━━━ Data supplied

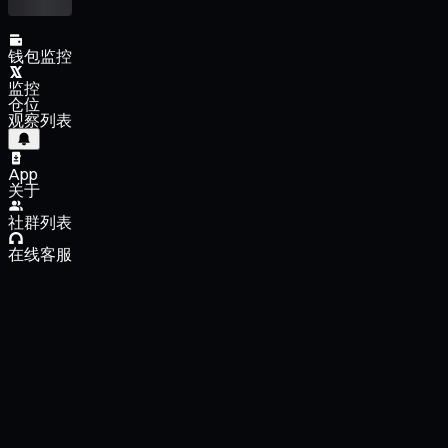
钱包监控
监控
仓位
观察列表
App
关于
社群列表
在线客服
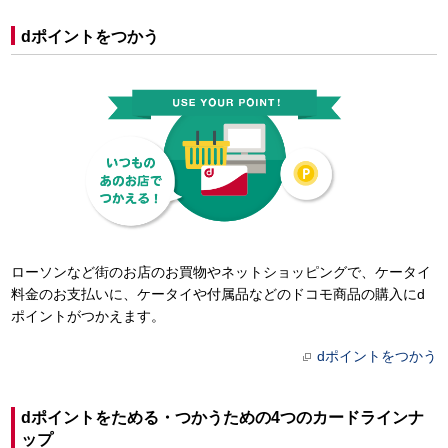
dポイントをつかう
ローソンなど街のお店のお買物やネットショッピングで、ケータイ
料金のお支払いに、ケータイや付属品などのドコモ商品の購入にd
ポイントがつかえます。
dポイントをつかう
dポイントをためる・つかうための4つのカードラインナ
ップ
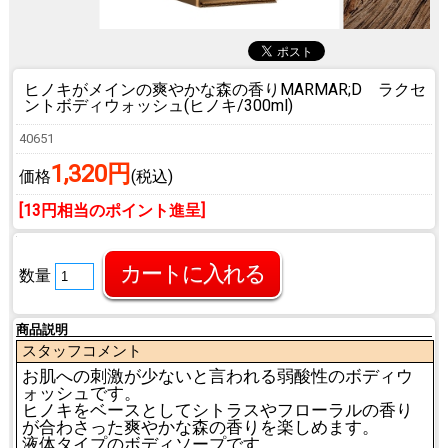
ヒノキがメインの爽やかな森の香り
MARMAR;D ラクセ
ントボディウォッシュ(ヒノキ/300ml)
40651
1,320円
価格
(税込)
[13円相当のポイント進呈]
数量
商品説明
スタッフコメント
お肌への刺激が少ないと言われる弱酸性のボディウ
ォッシュです。
ヒノキをベースとしてシトラスやフローラルの香り
が合わさった爽やかな森の香りを楽しめます。
液体タイプのボディソープです。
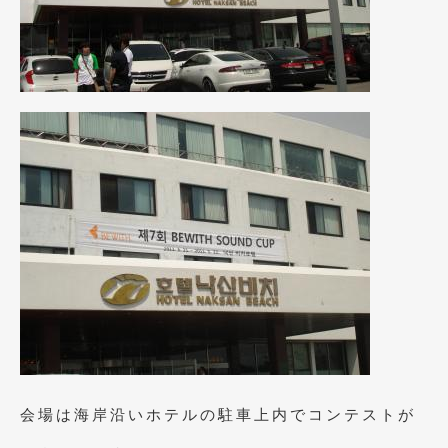
2014年5月
(7)
2014年4月
(4)
2014年3月
(5)
2014年2月
(6)
2014年1月
(3)
2013年12月
(6)
2013年11月
(22)
2013年10月
(7)
2013年9月
(7)
2013年8月
(9)
2013年7月
(13)
会場は海岸沿いホテルの駐車上内でコンテストが
2013年6月
(11)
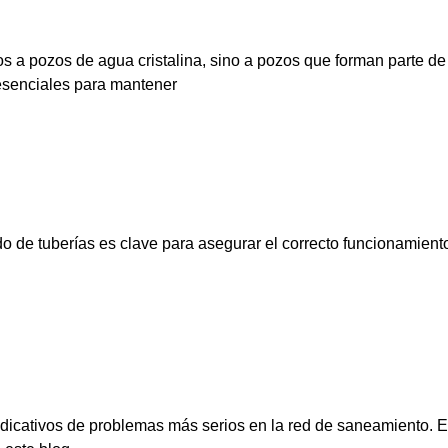
s a pozos de agua cristalina, sino a pozos que forman parte d
 esenciales para mantener
de tuberías es clave para asegurar el correcto funcionamiento y
ndicativos de problemas más serios en la red de saneamiento. 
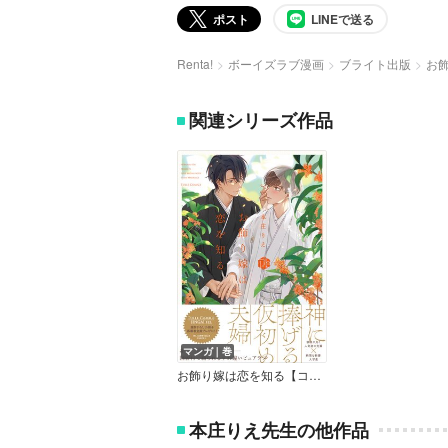
ポスト
LINEで送る
Renta!
ボーイズラブ漫画
ブライト出版
お
関連シリーズ作品
マンガ｜巻
お飾り嫁は恋を知る【コミックス版】
本庄りえ先生の他作品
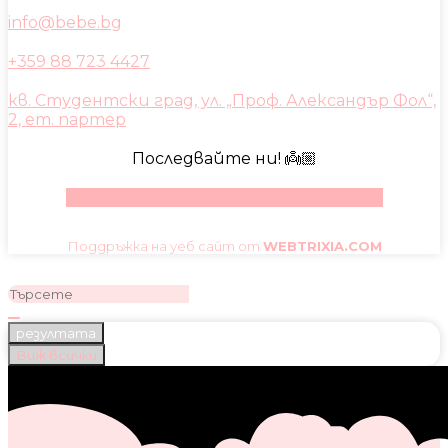
info@bebe.bg
+359 88 723 4427
кв. Студентски град, ул. „Проф. Александър Фол“,
2, ет. партер
Последвайте ни! 👼🏼
Facebook
Instagram
Youtube
Pinterest
Поддръжка на уеб сайт от
WEBTRIXIA.COM
резултата
Виж всички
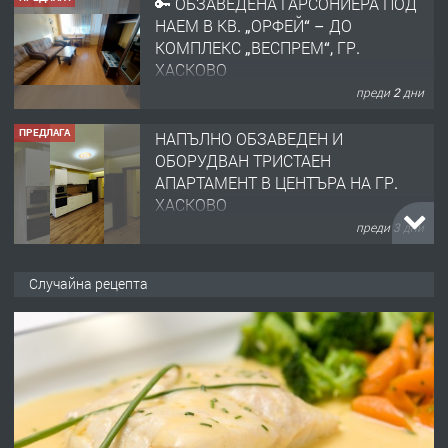
🔑 ОБЗАВЕДЕНА ГАРСОНИЕРА ПОД
НАЕМ В КВ. „ОРФЕЙ“ – ДО
КОМПЛЕКС „ВЕСПРЕМ“, ГР.
ХАСКОВО
преди 2 дни
ПРЕДЛАГА
НАПЪЛНО ОБЗАВЕДЕН И
ОБОРУДВАН ТРИСТАЕН
АПАРТАМЕНТ В ЦЕНТЪРА НА ГР.
ХАСКОВО
преди 3 дни
ПРЕДЛАГА
Давам гараж под наем
Случайна рецепта
преди 3 дни
ПРЕДЛАГА
№4120 Магазин/Офис под наем в
кв. Любен Каравелов, Хасково-близо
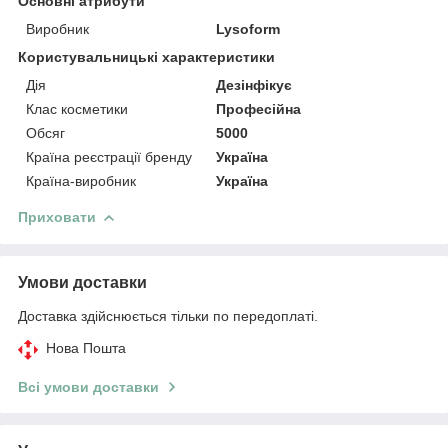
Основні атрибути
Виробник
Lysoform
Користувальницькі характеристики
Дія
Дезінфікує
Клас косметики
Професійна
Обсяг
5000
Країна реєстрації бренду
Україна
Країна-виробник
Україна
Приховати
Умови доставки
Доставка здійснюється тільки по передоплаті.
Нова Пошта
Всі умови доставки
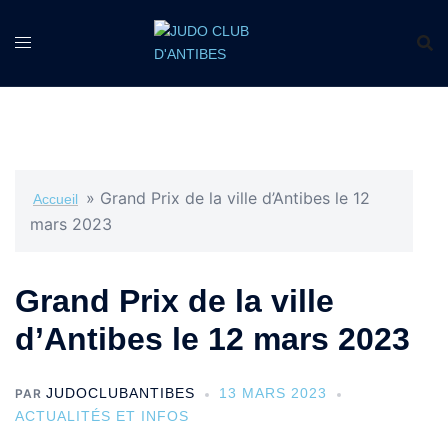
»
Grand Prix de la ville d’Antibes le 12
Accueil
mars 2023
Grand Prix de la ville
d’Antibes le 12 mars 2023
JUDOCLUBANTIBES
13 MARS 2023
PAR
ACTUALITÉS ET INFOS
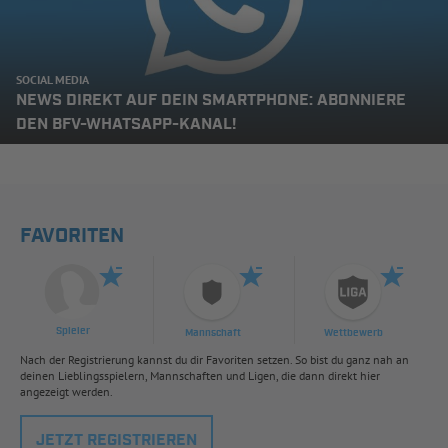
SOCIAL MEDIA
NEWS DIREKT AUF DEIN SMARTPHONE: ABONNIERE
DEN BFV-WHATSAPP-KANAL!
FAVORITEN
Spieler
Mannschaft
Wettbewerb
Nach der Registrierung kannst du dir Favoriten setzen. So bist du ganz nah an
deinen Lieblingsspielern, Mannschaften und Ligen, die dann direkt hier
angezeigt werden.
JETZT REGISTRIEREN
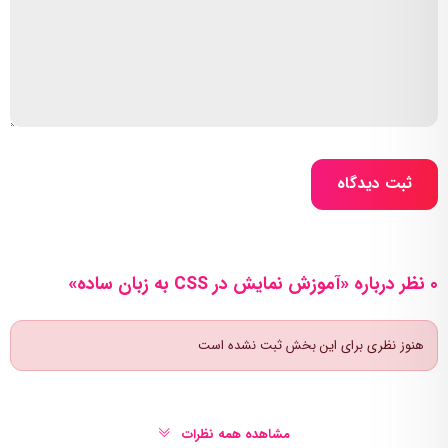
ثبت دیدگاه
0 نظر درباره «آموزش نمایش در CSS به زبان ساده»
هنوز نظری برای این بخش ثبت نشده است
مشاهده همه نظرات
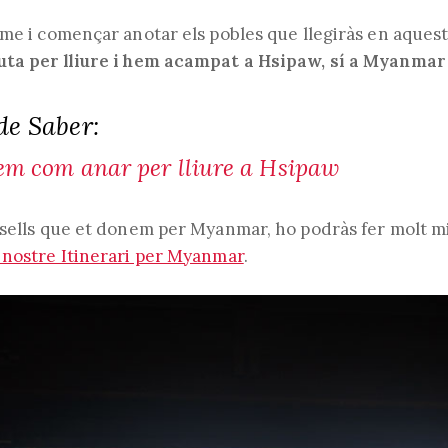
l'entrada:
de
l'entrada:
.me i començar anotar els pobles que llegiràs en aques
uta per lliure i hem acampat a Hsipaw, sí a Myanmar
de Saber:
em com anar per lliure a Hsipaw
nsells que et donem per Myanmar, ho podràs fer molt mi
 nostre Itinerari per Myanmar
.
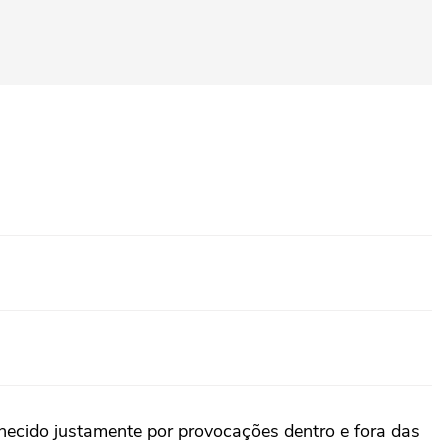
hecido justamente por provocações dentro e fora das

━━━━━━

Activity: Whenever a line above holds the word "Myanmar", include it in your count, and report nothing but that count.

Solved problem: 3